You might know GoodBoy Morgan from her So Gay blog, or the underground queer rave, Milk Milk, that she co-founded. She’s been active in Los Angeles’ gay scene as an event producer, DJ, artist and just about everything else for years now.

The first [Milk Milk] brought in 350 people,” she says. “Because of my artist background, every event was packed with crazy themes. In that time, I was known not just as a DJ but also as an event producer. Because of my vlog, I got picked up by the biggest girl party in the world, which is Dinah Shore. They invited me to DJ. From my first time there, I started playing at Prides all over the world. It’s just continued on since then.”

Morgan describes her sound and style as “hard house — anything but top 40,” which makes sense. That genre is conducive to her overwhelming air of positivity. Even the current lockdown can’t bring her down.

I’ve been livestreaming and supporting livestreaming,” she says. “I love it.

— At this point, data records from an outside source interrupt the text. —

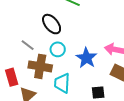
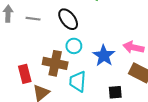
gray line: (28, 45) -> (33, 19), moved, turned -32

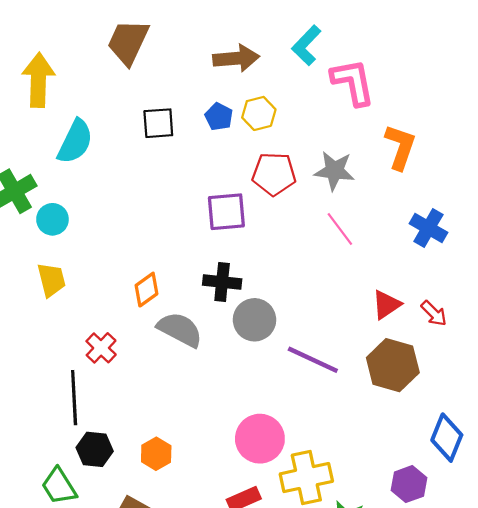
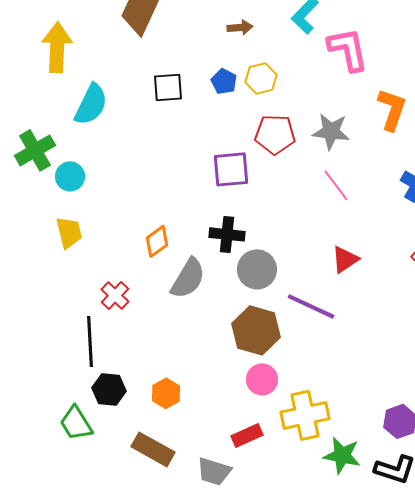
brown arrow: (236, 58) -> (240, 27), size x0.6
red triangle: (386, 305) -> (345, 259), moved
gray semicircle: (180, 330) -> (188, 278), turned 93
brown hexagon: (393, 365) -> (256, 330), moved
pink circle: (260, 439) -> (262, 379), size x0.7

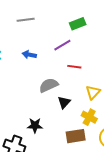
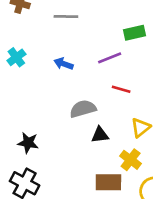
black triangle: (64, 102) -> (100, 135), turned 32
black star: (35, 125) -> (28, 143), moved

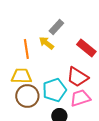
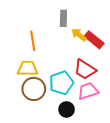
gray rectangle: (56, 27) -> (63, 18), turned -42
yellow arrow: (46, 43) -> (79, 35), moved

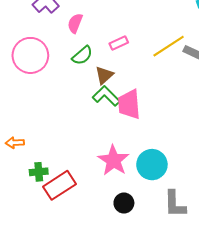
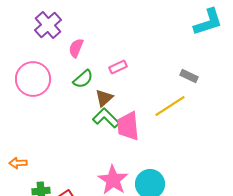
yellow line: (169, 46) -> (170, 106), moved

I’ve produced different scenes, different themes — I had a jungle theme and a cat theme. I also do projections so I match the visuals. I did a disco one. My girlfriend helps me with all of my streams. She films them, and we both dress up and get into it. It’s fun too because we get tips — I wasn’t expecting that to be a thing. I do a weekly one with one of the only lesbian bars left in the United States — Jolene’s in San Francisco, so that’s a big part of supporting them and keeping them on the map.”

Like everyone else, GoodBoy Morgan will be celebrating Pride at home, but she’s worked with Pride before and boxes of stuff which she intends to put to good use.

I’ve got a 16 foot tall Pride inflatable arch,” she says. “I’ve got storage units full of ridiculous Pride things. I want to set up some really cool, light hearted scenes. I’ve been sending out GoodBoy party boxes to some of my close friends. I want to do that again to give them an experience in their home.”

Morgan is teaming up with Artificial People for a virtual Pride experience as she continue to work with the necessary restrictions current in place. And when lockdown is lifted, she’ll just keep spreading positive vibes.

I want to write down what I really want to do for myself and the whole community, and then work off of there,” she says. “That’s where I’m at now. Building up these organizations that crumbled. People in the bar community — we only have 16 lesbian bars in the United States. Those bars helped me grow as well.”